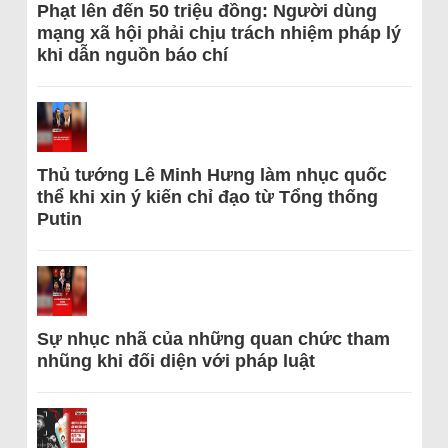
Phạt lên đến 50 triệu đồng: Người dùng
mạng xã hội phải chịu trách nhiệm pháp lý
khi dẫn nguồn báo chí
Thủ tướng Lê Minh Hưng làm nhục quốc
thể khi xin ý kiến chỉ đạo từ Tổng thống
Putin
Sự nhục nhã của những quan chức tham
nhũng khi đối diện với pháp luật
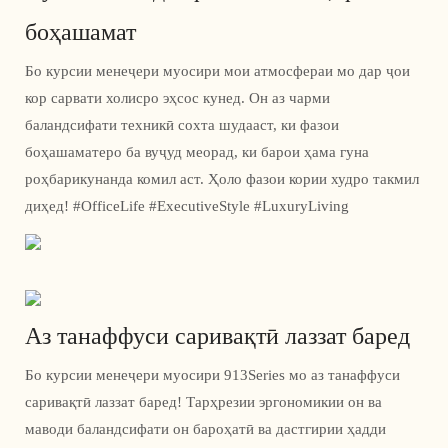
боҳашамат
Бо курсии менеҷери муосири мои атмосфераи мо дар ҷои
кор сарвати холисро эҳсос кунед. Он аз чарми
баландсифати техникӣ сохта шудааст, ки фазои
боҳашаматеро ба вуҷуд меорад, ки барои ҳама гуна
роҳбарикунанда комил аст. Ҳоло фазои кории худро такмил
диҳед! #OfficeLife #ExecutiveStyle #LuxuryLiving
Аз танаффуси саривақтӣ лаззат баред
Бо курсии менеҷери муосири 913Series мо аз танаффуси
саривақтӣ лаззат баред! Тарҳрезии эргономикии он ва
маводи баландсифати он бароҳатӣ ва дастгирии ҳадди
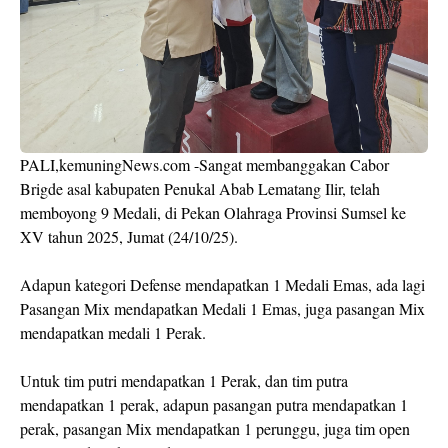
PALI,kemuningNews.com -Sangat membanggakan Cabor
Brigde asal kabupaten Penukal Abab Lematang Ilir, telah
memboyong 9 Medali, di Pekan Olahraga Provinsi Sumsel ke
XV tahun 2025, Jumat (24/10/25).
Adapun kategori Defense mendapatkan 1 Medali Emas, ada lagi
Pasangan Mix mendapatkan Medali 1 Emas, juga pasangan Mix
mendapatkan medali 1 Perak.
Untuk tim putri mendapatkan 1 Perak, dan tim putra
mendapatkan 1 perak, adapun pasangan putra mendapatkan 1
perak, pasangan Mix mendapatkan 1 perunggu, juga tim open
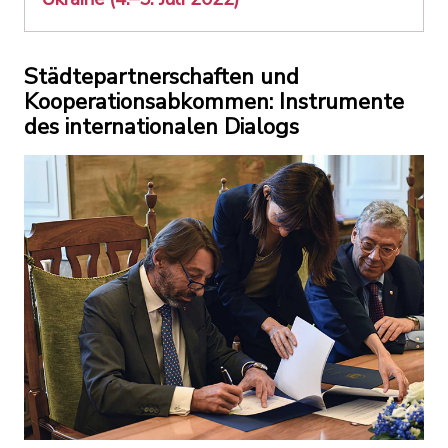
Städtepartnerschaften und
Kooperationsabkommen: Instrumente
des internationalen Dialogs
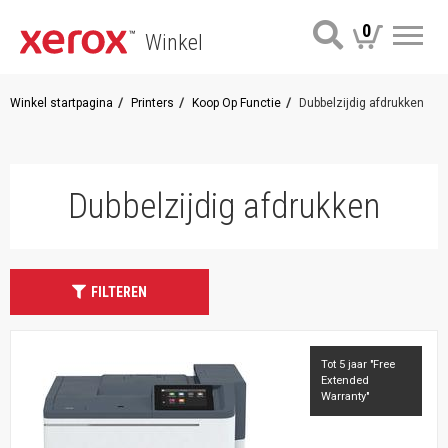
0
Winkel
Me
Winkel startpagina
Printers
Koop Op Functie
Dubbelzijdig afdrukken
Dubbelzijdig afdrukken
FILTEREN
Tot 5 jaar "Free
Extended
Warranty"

---

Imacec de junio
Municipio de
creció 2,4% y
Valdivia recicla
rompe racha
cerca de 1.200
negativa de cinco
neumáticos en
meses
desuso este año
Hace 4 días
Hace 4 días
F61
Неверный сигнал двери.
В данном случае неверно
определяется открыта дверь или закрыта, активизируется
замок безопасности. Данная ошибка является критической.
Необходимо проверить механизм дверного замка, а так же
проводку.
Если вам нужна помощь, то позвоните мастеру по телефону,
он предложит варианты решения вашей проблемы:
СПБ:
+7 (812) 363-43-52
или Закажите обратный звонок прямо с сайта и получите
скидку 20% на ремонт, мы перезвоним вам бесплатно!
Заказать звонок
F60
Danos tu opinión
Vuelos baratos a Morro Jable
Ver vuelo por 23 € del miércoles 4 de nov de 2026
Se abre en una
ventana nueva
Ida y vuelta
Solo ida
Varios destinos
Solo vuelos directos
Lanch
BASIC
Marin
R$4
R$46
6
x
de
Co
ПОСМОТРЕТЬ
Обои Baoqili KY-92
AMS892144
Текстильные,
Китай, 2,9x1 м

## Activity
Find the line with "ventana nueva" in the entries above. Retype it and each line after it, exactly, through the line with "Китай, 2,9x1 м", and stop there.

## Response to the task
ventana nueva
Ida y vuelta
Solo ida
Varios destinos
Solo vuelos directos
Lanch
BASIC
Marin
R$4
R$46
6
x
de
Co
ПОСМОТРЕТЬ
Обои Baoqili KY-92
AMS892144
Текстильные,
Китай, 2,9x1 м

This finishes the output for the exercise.